In what order are sort keys evaluated?

This one is a simple question, I think.

I’m looking at sort_BibliographyDescendingViaCompositeMacro. Its sort specification is as follows:

<sort>
      <key variable="title" sort="descending"/>
      <key macro="citation-number" sort="descending"/>
</sort>

Where the citation-number macro is in effect a wrapper for the citation-number variable. The expected output is

<div class="csl-bib-body">
  <div class="csl-entry">[4] Aaaa</div>
  <div class="csl-entry">[3] Bbbb</div>
  <div class="csl-entry">[2] Xxxx</div>
  <div class="csl-entry">[1] Zzzz</div>
</div>

I don’t understand why; in fact this seems backwards to me. The first sort key is a straightforward sort on the title variable, descending. That, I would expect, should result in an order of “zzzz” to “aaaa”. There’s nothing left unsorted, so nothing for the secondary sort on citation-number to do. The expected result seems to assume that the sorts would run in the reverse of the order I thought they did.

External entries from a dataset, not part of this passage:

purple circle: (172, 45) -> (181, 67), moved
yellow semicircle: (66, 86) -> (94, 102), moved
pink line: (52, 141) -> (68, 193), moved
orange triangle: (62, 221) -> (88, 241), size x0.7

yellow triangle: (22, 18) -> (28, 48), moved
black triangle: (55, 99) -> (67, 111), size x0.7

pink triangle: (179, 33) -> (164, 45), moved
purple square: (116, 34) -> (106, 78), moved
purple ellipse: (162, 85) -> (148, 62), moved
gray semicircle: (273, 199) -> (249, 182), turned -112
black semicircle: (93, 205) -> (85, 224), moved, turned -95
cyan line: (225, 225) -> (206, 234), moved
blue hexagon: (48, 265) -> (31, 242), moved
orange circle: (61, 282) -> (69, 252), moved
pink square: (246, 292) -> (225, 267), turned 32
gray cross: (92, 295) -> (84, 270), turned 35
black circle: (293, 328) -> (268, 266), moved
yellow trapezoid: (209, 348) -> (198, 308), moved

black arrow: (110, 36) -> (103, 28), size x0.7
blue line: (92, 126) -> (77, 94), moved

(If it helps, per the spec, emphasis added)

Sort keys are evaluated in sequence. A primary sort is performed on all items using the first sort key. A secondary sort, using the second sort key, is applied to items sharing the first sort key value. A tertiary sort, using the third sort key, is applied to items sharing the first and second sort key values. Sorting continues until either the order of all items is fixed, or until the sort keys are exhausted. Items with an empty sort key value are placed at the end of the sort, both for ascending and descending sorts.

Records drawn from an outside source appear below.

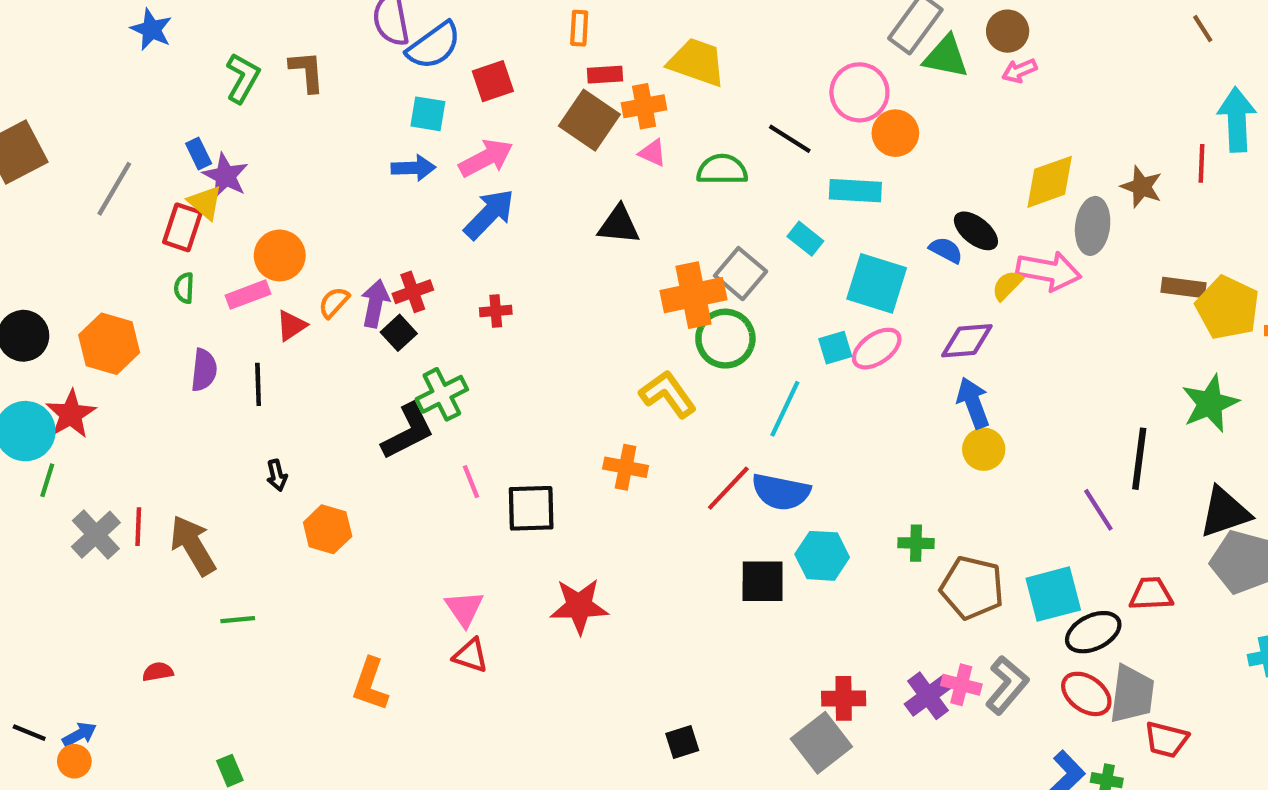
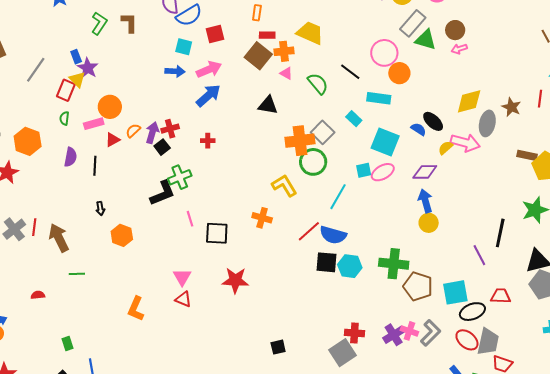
green semicircle: (722, 170) -> (318, 84), turned 45
green cross: (916, 543) -> (394, 264), size x1.8
black square: (763, 581) -> (327, 262), moved

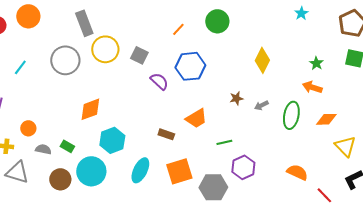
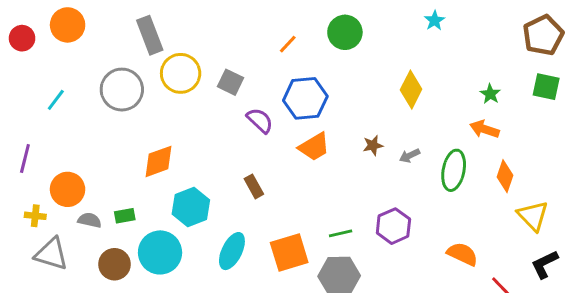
cyan star: (301, 13) -> (435, 21), moved
orange trapezoid: (196, 118) -> (314, 147), moved
orange diamond: (326, 119) -> (505, 176), turned -70
orange circle: (28, 128) -> (68, 189), size x1.5
brown rectangle: (166, 134) -> (254, 186), moved, turned 42
green line: (224, 142) -> (341, 233), moved
green rectangle: (67, 146) -> (125, 216), turned -40
purple hexagon: (243, 167) -> (393, 226), moved

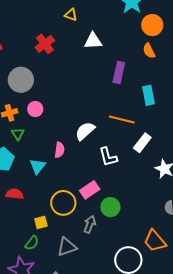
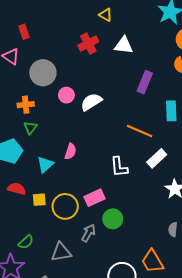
red cross: (45, 44) -> (88, 44), moved
pink circle: (35, 109) -> (66, 95), moved
white semicircle: (85, 131) -> (91, 102), moved
yellow square: (41, 222) -> (39, 200), moved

Since there are no items here sharing the first sort-key value, the secondary sort shouldn’t happen, and it certainly shouldn’t reverse the order of the first one. Should the order of the sort-keys be reversed in the csl here?

(Or am I just confused about ascending and descending? It always confuses me, because we think of going “down” the alphabet from A-Z … but I think in conventional computer terms that’s ascending, as ASCII chars “go up” from A?)

I agree with your reading of the spec and the fact that this should have the titles going from z to a and that is, in fact, what I’m seeing in Zotero with a recent citeproc-js (with the exact style from the fixture), so not sure what’s going on with that. I don’t think Frank releases citeproc versions that don’t pass all tests, so all rather odd. @Frank_Bennett will need to help us out here.

That’s obviously wrong, isn’t it. It must run Z-A there, so that definitely needs to be amended in the test (and citeproc-js need to be made to behave accordingly).

About the treatment of citation-number in this cluster of tests, give me a few days to poke around and think about it. I’ll want to preserve the current behavior of the processor in its discrimination between sort-key calls to that variable via macro vs direct, because some deployments rely on it: but arguably that behavior should be made optional at my end, with the standard tests reflecting a clean reading of the specification, and citeproc-js running them with the option turned off. Needs a bit of thought, but will be a good one to resolve.

OK. Perfect. It helps me, as I encounter results from time to time that surprise me (a tiny fraction of the many failures which simply make me sigh at my stupidity) to ask about them. I’m sorry to try your patience. None of this is in the slightest bit urgent: I’ve plenty to be getting on with.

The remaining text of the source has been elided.